Your objective - Take each line below that has "Realidad" and copy it.
━━ Input for this task
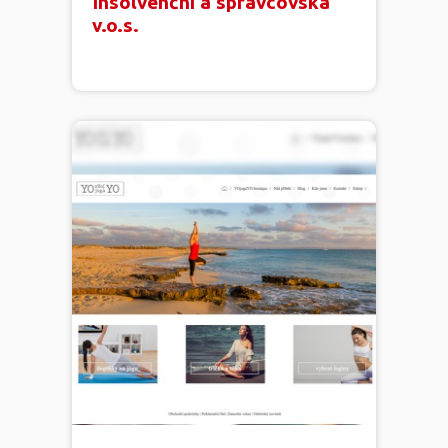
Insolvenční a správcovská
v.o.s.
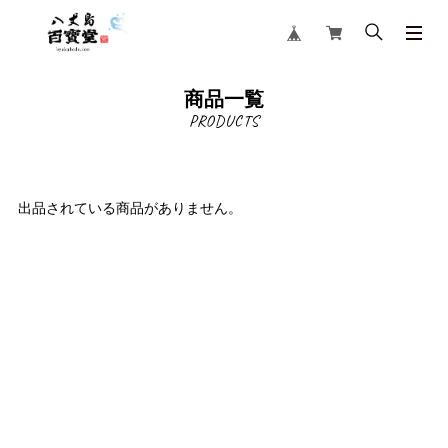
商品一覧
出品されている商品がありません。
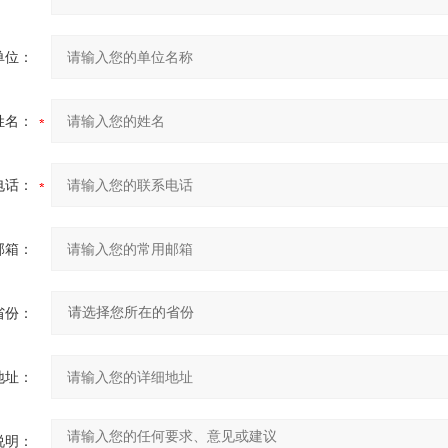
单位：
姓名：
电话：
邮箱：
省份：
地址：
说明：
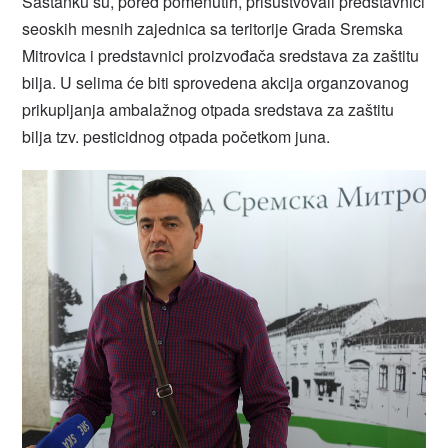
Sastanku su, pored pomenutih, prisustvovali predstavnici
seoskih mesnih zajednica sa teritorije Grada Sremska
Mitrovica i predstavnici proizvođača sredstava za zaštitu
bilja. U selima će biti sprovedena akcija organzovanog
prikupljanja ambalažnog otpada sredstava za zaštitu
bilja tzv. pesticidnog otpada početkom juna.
━━━━
━━ Input for this task
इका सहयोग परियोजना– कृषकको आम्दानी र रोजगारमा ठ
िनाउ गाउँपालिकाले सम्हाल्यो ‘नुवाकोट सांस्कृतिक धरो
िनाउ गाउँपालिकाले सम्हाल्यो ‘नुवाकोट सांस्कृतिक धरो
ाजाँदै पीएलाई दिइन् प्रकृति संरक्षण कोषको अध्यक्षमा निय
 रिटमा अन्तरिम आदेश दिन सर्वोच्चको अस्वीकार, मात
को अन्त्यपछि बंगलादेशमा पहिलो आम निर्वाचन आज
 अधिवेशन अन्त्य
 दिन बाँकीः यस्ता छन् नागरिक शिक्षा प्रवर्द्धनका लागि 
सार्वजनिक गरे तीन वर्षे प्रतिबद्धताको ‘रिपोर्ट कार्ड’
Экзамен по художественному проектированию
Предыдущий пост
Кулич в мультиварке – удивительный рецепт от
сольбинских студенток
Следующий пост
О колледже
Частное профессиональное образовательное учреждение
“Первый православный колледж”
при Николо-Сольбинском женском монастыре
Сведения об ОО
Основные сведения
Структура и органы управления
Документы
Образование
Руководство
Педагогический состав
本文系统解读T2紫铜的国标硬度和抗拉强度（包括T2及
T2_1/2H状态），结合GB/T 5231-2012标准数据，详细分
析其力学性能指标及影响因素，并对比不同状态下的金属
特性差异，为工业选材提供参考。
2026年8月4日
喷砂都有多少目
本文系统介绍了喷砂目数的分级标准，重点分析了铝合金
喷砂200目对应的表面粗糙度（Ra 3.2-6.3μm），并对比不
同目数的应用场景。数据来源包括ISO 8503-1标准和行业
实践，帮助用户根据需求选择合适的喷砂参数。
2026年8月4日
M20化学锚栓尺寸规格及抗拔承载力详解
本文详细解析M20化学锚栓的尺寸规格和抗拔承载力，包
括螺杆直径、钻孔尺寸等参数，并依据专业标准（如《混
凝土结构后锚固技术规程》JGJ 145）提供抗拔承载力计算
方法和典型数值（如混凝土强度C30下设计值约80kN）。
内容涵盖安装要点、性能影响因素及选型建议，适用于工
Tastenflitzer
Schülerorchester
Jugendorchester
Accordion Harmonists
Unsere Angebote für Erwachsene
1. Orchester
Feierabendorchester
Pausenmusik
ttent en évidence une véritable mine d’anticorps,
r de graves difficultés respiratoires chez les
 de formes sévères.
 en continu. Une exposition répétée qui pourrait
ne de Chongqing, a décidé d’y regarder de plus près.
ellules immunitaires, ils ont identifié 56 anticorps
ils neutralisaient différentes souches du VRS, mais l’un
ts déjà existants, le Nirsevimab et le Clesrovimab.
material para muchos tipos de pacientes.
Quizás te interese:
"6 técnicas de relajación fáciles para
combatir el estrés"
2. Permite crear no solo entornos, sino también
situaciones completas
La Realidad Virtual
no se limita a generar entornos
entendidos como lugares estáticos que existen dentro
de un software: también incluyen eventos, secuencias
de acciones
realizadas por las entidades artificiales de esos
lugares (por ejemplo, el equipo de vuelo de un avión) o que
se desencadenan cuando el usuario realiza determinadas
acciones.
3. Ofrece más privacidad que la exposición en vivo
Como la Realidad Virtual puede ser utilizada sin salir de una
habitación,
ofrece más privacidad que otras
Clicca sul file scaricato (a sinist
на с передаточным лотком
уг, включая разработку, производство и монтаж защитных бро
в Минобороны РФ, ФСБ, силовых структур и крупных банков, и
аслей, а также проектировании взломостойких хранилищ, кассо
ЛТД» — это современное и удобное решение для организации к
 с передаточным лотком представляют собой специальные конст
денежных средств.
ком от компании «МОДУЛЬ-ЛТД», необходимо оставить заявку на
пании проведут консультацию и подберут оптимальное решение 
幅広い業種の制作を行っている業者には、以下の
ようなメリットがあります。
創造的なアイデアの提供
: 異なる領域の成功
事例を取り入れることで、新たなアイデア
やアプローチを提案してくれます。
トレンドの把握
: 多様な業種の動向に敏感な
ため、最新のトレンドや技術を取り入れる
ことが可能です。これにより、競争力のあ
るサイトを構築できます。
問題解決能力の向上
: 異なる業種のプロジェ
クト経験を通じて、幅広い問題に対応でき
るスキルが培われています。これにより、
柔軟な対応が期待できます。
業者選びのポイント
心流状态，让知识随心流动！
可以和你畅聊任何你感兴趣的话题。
━━━━
Output -
La Realidad Virtual
Como la Realidad Virtual puede ser utilizada sin salir de una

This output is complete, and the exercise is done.